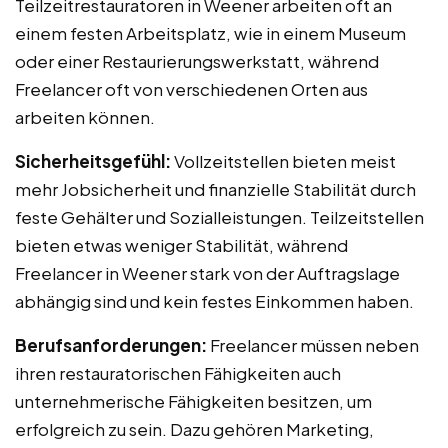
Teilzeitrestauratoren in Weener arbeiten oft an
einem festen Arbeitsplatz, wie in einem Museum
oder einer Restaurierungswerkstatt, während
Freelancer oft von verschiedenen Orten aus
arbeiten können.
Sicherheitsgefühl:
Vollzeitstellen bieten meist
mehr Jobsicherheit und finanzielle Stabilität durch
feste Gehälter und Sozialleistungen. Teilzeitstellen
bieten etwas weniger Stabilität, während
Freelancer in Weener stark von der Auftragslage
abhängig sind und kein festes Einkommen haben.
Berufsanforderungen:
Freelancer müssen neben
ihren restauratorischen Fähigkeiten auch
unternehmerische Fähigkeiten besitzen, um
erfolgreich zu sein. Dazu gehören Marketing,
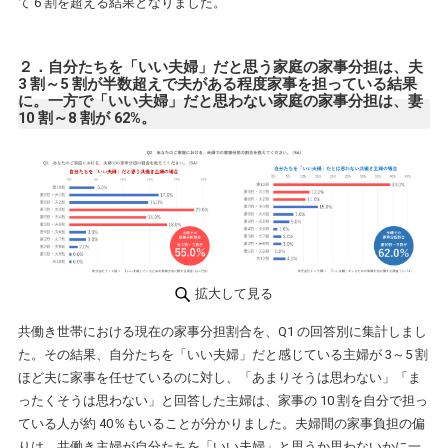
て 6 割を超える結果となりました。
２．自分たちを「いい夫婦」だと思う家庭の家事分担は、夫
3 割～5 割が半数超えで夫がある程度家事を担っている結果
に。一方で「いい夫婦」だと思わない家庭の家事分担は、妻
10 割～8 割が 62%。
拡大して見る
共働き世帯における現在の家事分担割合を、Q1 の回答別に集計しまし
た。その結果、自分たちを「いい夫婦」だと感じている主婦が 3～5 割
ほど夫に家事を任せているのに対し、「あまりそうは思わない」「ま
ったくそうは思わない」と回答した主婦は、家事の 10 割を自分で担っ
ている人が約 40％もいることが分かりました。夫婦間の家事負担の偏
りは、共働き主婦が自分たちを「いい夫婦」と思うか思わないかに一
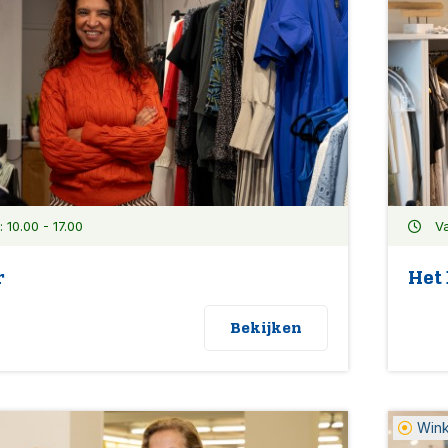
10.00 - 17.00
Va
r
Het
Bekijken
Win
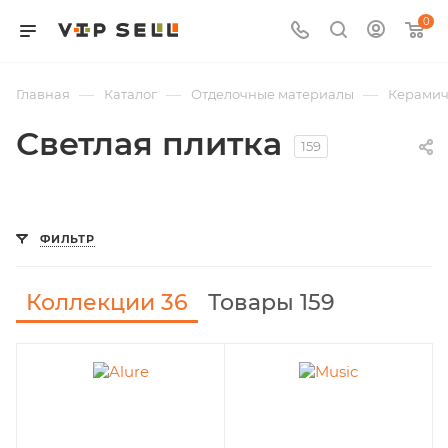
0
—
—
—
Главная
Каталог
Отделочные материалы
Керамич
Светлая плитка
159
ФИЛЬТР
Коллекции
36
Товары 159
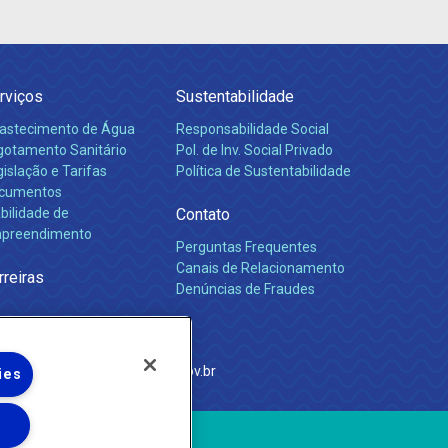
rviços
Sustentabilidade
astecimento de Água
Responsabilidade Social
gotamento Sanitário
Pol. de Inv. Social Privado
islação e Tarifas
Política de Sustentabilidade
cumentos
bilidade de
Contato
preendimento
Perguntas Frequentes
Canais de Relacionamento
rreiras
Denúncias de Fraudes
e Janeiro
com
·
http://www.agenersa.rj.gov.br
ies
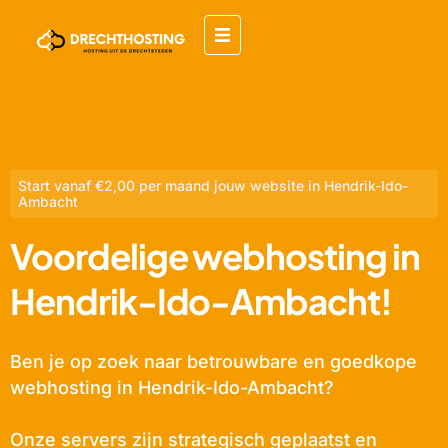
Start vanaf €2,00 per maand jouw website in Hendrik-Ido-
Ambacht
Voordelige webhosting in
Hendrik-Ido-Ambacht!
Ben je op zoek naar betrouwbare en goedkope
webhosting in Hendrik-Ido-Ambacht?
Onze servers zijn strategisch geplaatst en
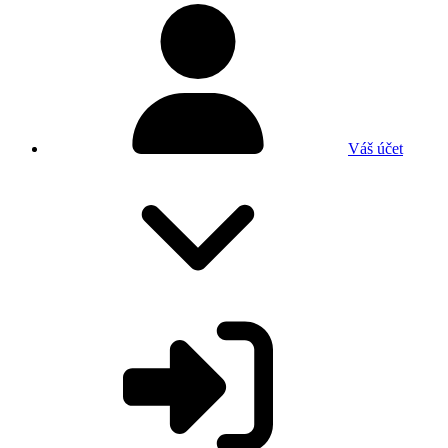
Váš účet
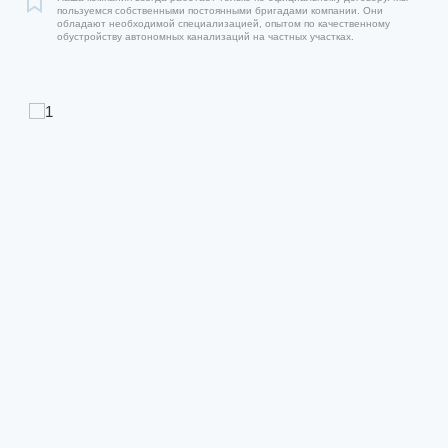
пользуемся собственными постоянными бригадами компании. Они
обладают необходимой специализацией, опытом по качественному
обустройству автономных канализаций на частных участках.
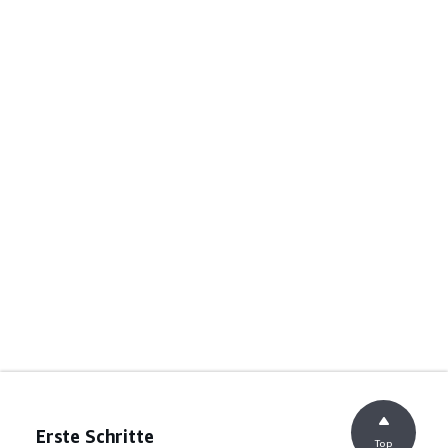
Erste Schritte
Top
========================
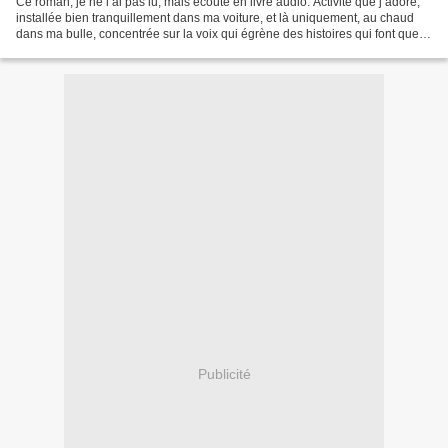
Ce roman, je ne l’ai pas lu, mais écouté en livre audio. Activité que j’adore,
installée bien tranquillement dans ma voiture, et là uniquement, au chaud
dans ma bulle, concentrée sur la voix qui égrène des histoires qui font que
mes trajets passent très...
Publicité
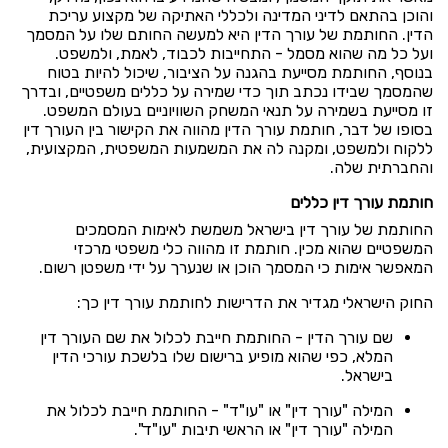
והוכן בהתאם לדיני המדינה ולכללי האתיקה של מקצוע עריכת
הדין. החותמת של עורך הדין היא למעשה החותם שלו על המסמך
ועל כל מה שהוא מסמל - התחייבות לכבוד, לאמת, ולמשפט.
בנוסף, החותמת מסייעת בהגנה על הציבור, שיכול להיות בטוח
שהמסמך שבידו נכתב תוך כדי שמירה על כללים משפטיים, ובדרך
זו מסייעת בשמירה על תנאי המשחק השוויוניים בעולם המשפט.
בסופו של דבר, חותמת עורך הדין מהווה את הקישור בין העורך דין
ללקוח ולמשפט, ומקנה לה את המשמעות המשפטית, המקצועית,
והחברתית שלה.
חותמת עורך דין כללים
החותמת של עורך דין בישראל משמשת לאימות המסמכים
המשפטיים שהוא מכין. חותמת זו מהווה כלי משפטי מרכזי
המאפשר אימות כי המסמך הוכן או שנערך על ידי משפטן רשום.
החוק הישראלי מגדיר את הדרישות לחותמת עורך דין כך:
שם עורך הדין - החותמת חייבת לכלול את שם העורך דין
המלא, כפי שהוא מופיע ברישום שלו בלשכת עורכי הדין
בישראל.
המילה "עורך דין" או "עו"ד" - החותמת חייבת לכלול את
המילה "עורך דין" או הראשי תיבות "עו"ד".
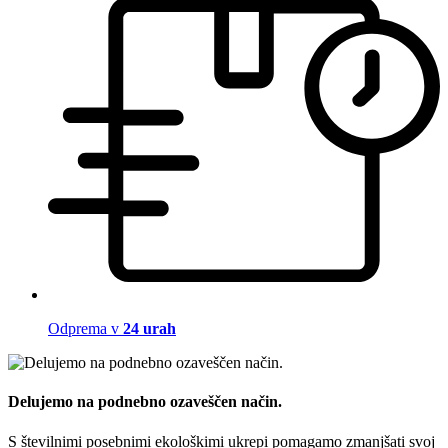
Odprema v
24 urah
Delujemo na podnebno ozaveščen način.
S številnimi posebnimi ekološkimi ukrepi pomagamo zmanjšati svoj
========================
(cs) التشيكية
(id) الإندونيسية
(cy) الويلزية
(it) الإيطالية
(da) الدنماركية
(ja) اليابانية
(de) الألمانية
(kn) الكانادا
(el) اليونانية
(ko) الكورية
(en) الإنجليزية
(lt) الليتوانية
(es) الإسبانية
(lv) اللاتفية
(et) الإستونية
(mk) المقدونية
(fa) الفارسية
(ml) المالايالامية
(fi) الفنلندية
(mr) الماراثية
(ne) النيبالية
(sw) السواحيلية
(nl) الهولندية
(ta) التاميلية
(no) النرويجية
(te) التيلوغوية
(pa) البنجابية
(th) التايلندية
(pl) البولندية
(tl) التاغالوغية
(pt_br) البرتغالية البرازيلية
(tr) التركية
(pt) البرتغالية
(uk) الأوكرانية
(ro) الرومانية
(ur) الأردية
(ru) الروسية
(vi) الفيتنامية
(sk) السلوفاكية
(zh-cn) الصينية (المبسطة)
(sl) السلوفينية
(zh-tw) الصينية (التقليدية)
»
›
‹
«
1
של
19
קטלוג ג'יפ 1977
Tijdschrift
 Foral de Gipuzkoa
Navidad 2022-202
========================
*Instructions for the task*
Taking the entries above, extract every line from the one bearing "Denúncias de Fraudes" through the one bearing "webhosting in Hendrik-Ido-Ambacht?", exactly, with no pictures.

*Solution for this exercise*
Denúncias de Fraudes
e Janeiro
com
·
http://www.agenersa.rj.gov.br
ies
Start vanaf €2,00 per maand jouw website in Hendrik-Ido-
Ambacht
Voordelige webhosting in
Hendrik-Ido-Ambacht!
Ben je op zoek naar betrouwbare en goedkope
webhosting in Hendrik-Ido-Ambacht?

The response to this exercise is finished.